WHAT YOU HAVE TO DO -> Could you transcribe every record below exactly, leaving out the pictures?

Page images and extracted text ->
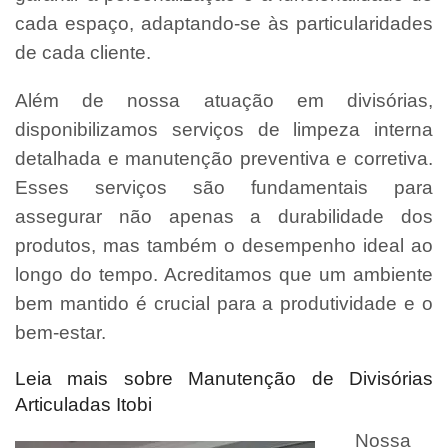
cada espaço, adaptando-se às particularidades
de cada cliente.
Além de nossa atuação em divisórias,
disponibilizamos serviços de limpeza interna
detalhada e manutenção preventiva e corretiva.
Esses serviços são fundamentais para
assegurar não apenas a durabilidade dos
produtos, mas também o desempenho ideal ao
longo do tempo. Acreditamos que um ambiente
bem mantido é crucial para a produtividade e o
bem-estar.
Leia mais sobre Manutenção de Divisórias
Articuladas Itobi
Nossa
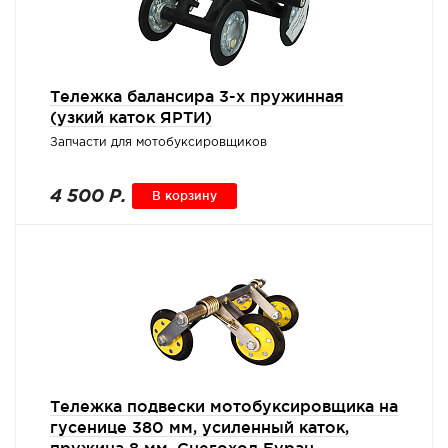
Тележка балансира 3-х пружинная
(узкий каток ЯРТИ)
Запчасти для мотобуксировщиков
4 500 Р.
В корзину
Тележка подвески мотобуксировщика на
гусенице 380 мм, усиленный каток,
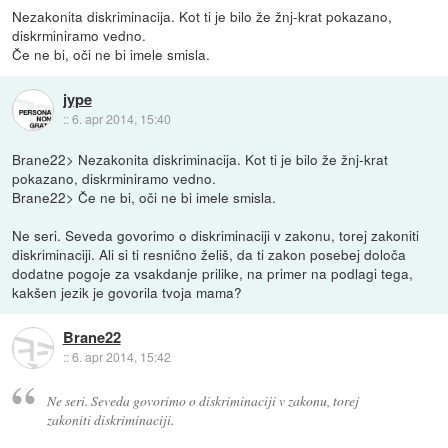
Nezakonita diskriminacija. Kot ti je bilo že žnj-krat pokazano,
diskrminiramo vedno.
Če ne bi, oči ne bi imele smisla.
jype
::
6. apr 2014, 15:40
Brane22> Nezakonita diskriminacija. Kot ti je bilo že žnj-krat
pokazano, diskrminiramo vedno.
Brane22> Če ne bi, oči ne bi imele smisla.
Ne seri. Seveda govorimo o diskriminaciji v zakonu, torej zakoniti
diskriminaciji. Ali si ti resnično želiš, da ti zakon posebej določa
dodatne pogoje za vsakdanje prilike, na primer na podlagi tega,
kakšen jezik je govorila tvoja mama?
Brane22
::
6. apr 2014, 15:42
Ne seri. Seveda govorimo o diskriminaciji v zakonu, torej
zakoniti diskriminaciji.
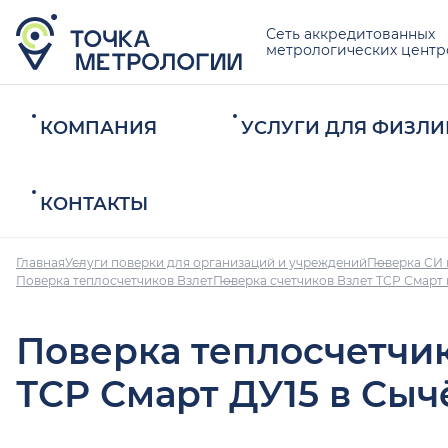
Сеть аккредитованных
метрологических центр
КОМПАНИЯ
УСЛУГИ ДЛЯ ФИЗЛИ
КОНТАКТЫ
Главная
Услуги поверки для организаций и учреждений
Поверка СИ 
Поверка теплосчетчиков Взлет
Поверка счетчиков Взлет ТСР Смарт 
Поверка теплосчетчи
ТСР Смарт ДУ15 в Сыч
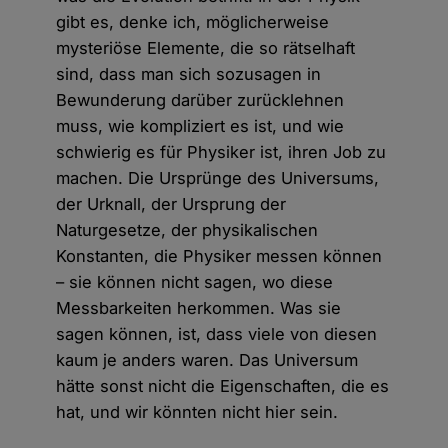
gibt es, denke ich, möglicherweise
mysteriöse Elemente, die so rätselhaft
sind, dass man sich sozusagen in
Bewunderung darüber zurücklehnen
muss, wie kompliziert es ist, und wie
schwierig es für Physiker ist, ihren Job zu
machen. Die Ursprünge des Universums,
der Urknall, der Ursprung der
Naturgesetze, der physikalischen
Konstanten, die Physiker messen können
– sie können nicht sagen, wo diese
Messbarkeiten herkommen. Was sie
sagen können, ist, dass viele von diesen
kaum je anders waren. Das Universum
hätte sonst nicht die Eigenschaften, die es
hat, und wir könnten nicht hier sein.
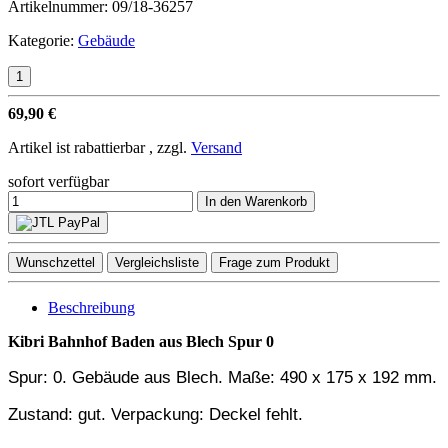
Artikelnummer:
09/18-36257
Kategorie:
Gebäude
69,90 €
Artikel ist rabattierbar , zzgl.
Versand
sofort verfügbar
In den Warenkorb
Wunschzettel
Vergleichsliste
Frage zum Produkt
Beschreibung
Kibri Bahnhof Baden aus Blech Spur 0
Spur: 0. Gebäude
aus Blech. Maße: 490 x 175 x 192 mm.
Zustand: gut.
V
erpackung: Deckel fehlt.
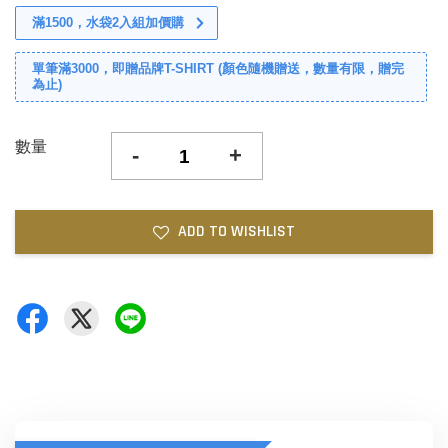
滿1500，水袋2入組加價購
單筆滿3000，即贈品牌T-SHIRT (顏色隨機贈送，數量有限，贈完
為止)
數量
-
+
ADD TO WISHLIST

SOLUTION ->
cada espaço, adaptando-se às particularidades
de cada cliente.
Além de nossa atuação em divisórias,
disponibilizamos serviços de limpeza interna
detalhada e manutenção preventiva e corretiva.
Esses serviços são fundamentais para
assegurar não apenas a durabilidade dos
produtos, mas também o desempenho ideal ao
longo do tempo. Acreditamos que um ambiente
bem mantido é crucial para a produtividade e o
bem-estar.
Leia mais sobre Manutenção de Divisórias
Articuladas Itobi
Nossa
Тележка балансира 3-х пружинная
(узкий каток ЯРТИ)
Запчасти для мотобуксировщиков
4 500 Р.
В корзину
Тележка подвески мотобуксировщика на
гусенице 380 мм, усиленный каток,
Nezakonita diskriminacija. Kot ti je bilo že žnj-krat pokazano,
diskrminiramo vedno.
Če ne bi, oči ne bi imele smisla.
jype
::
6. apr 2014, 15:40
Brane22> Nezakonita diskriminacija. Kot ti je bilo že žnj-krat
pokazano, diskrminiramo vedno.
Brane22> Če ne bi, oči ne bi imele smisla.
Ne seri. Seveda govorimo o diskriminaciji v zakonu, torej zakoniti
diskriminaciji. Ali si ti resnično želiš, da ti zakon posebej določa
dodatne pogoje za vsakdanje prilike, na primer na podlagi tega,
kakšen jezik je govorila tvoja mama?
Brane22
::
6. apr 2014, 15:42
Ne seri. Seveda govorimo o diskriminaciji v zakonu, torej
zakoniti diskriminaciji.
Сеть аккредитованных
метрологических центр
КОМПАНИЯ
УСЛУГИ ДЛЯ ФИЗЛИ
КОНТАКТЫ
Главная
Услуги поверки для организаций и учреждений
Поверка СИ 
Поверка теплосчетчиков Взлет
Поверка счетчиков Взлет ТСР Смарт 
Поверка теплосчетчи
ТСР Смарт ДУ15 в Сыч
gibt es, denke ich, möglicherweise
mysteriöse Elemente, die so rätselhaft
sind, dass man sich sozusagen in
Bewunderung darüber zurücklehnen
muss, wie kompliziert es ist, und wie
schwierig es für Physiker ist, ihren Job zu
machen. Die Ursprünge des Universums,
der Urknall, der Ursprung der
Naturgesetze, der physikalischen
Konstanten, die Physiker messen können
– sie können nicht sagen, wo diese
Messbarkeiten herkommen. Was sie
sagen können, ist, dass viele von diesen
kaum je anders waren. Das Universum
hätte sonst nicht die Eigenschaften, die es
hat, und wir könnten nicht hier sein.
Artikelnummer:
09/18-36257
Kategorie:
Gebäude
69,90 €
Artikel ist rabattierbar , zzgl.
Versand
sofort verfügbar
In den Warenkorb
Wunschzettel
Vergleichsliste
Frage zum Produkt
Beschreibung
Kibri Bahnhof Baden aus Blech Spur 0
Spur: 0. Gebäude
aus Blech. Maße: 490 x 175 x 192 mm.
Zustand: gut.
V
erpackung: Deckel fehlt.
滿1500，水袋2入組加價購
單筆滿3000，即贈品牌T-SHIRT (顏色隨機贈送，數量有限，贈完
為止)
數量
-
+
ADD TO WISHLIST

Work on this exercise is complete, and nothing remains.